His novel Ostrich Egg has been translated into Spanish, French, Italian, Swedish and Dutch:

- Spanish: El Huevo del Avestruz, Raúf M. Basta. Translated by Salvador Peña Martín. Guadarrama: Ediciones del Oriente y del Mediterráneo. (Memorias del Mediterráneo) 1997
- French: L'Oeuf de l'autruche, Raouf Moussad-Basta. Translated by Yves Gonzalez-Quijano. Arles: Actes Sud. (Mémoires de la Méditerranée) 1997
- Italian: L'uovo di struzzo : memorie erotiche, Ra'uf Mus'ad Basta. Translated by Wasim Dahmash and Angelo Arioli.

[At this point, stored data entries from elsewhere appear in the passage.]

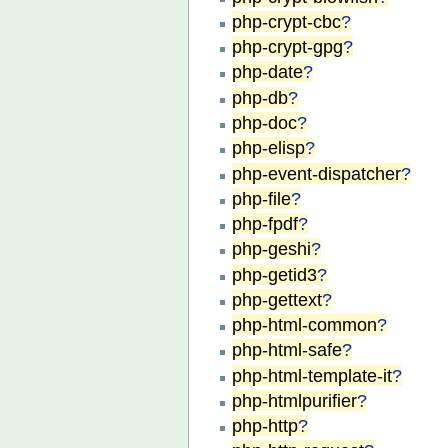
php-crypt-cbc
?
php-crypt-gpg
?
php-date
?
php-db
?
php-doc
?
php-elisp
?
php-event-dispatcher
?
php-file
?
php-fpdf
?
php-geshi
?
php-getid3
?
php-gettext
?
php-html-common
?
php-html-safe
?
php-html-template-it
?
php-htmlpurifier
?
php-http
?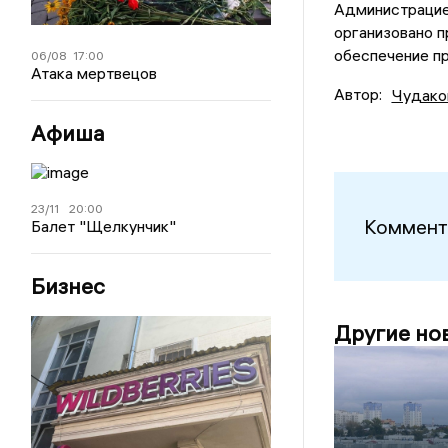
Администрацие
организовано 
обеспечение п
06/08
17:00
Атака мертвецов
Автор:
Чудако
Афиша
23/11
20:00
Коммент
Балет "Щелкунчик"
Бизнес
Другие но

Rome: Jouvence. (Memorie del Mediterraneo) 1998
- Dutch: Het struisvogelei, translated by Dieuwke Poppinga and Richard van Leeuwen, published by De Geus
- Swedish:
He also wrote two adaptions of plays for the theater from two novels " El Lagnah by Sonallah Ibrahim and "the strange events " by Palestinian writer Emil Habiby and other plays for children.